C is wrong for the same reasons that B is wrong. In other words, it’s not what the invitees did but where they did it—that is, in the common areas under the landlord’s exclusive control—that determined responsibility for leaving toxic substances, as well as the fact that the tenant couldn’t be considered as having “permitted” the conduct.
D is wrong because tenants certainly can be held responsible for their invitees’ behavior, provided that the lease spells this out in a clear and reasonable way. Thus, the tenant was liable for how invitees behaved while they were inside the plasma center. But because of how the lease was drafted, that responsibility didn’t extend to the common areas.
3 Things Landlords Can Do to Protect Themselves
The takeaway from the Alvi case is that a standard clause requiring tenants not “to permit” misbehavior of their invitees in common areas doesn’t establish accountability if those areas are under your sole and exclusive control. The principle of with-control-comes-liability applies equally to third-party lawsuits. Thus, if a tenant’s invitee causes injury to another customer in the common area, you and not the tenant will be the primary target for liability. While sharing control of the common areas with tenants can minimize these liability risks, it may also create much worse problems for landlords. Besides, there are ways to hold tenants accountable for how their invitees behave in common areas without ceding exclusive control in them.
1. Make tenants notify invitees of shopping center rules. The first thing you can and should do is establish clear rules for behavior in the common areas and require tenants to communicate those rules to their invitees. For example, the landlord in Alvi could have required the plasma center to conspicuously post notices requiring all donors to cover their bleeding wounds, refrain from removing and discarding bandages, and follow other rules of hygiene at all times when leaving the shopping center.
2. Require tenant to hire security guards. Another strategy is to reserve the right to require a tenant, at its sole expense, to hire one or more security guards, install cameras, or implement other security measures to control its invitees.
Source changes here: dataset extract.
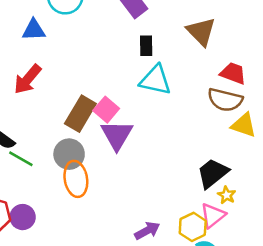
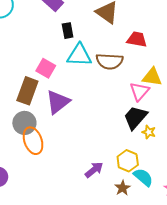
brown semicircle: (225, 100) -> (110, 61), moved
pink square: (106, 110) -> (46, 68), moved
purple triangle: (117, 135) -> (58, 102), turned 32
pink triangle: (213, 215) -> (140, 91), moved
3. Beef up the nuisance clause. In addition to the above, landlords can draft clearer and stronger nuisance clauses that apply not simply to the leased premises but all parts of the property.
Tenant shall conduct its business and use reasonable efforts to control its agents, employees, invitees, contractors, and visitors in the Leased Premises and Common Areas in such a manner as not to create any nuisance, or unreasonably interfere with, or unreasonably annoy or disturb, any other tenant or Landlord in its operation of the Property.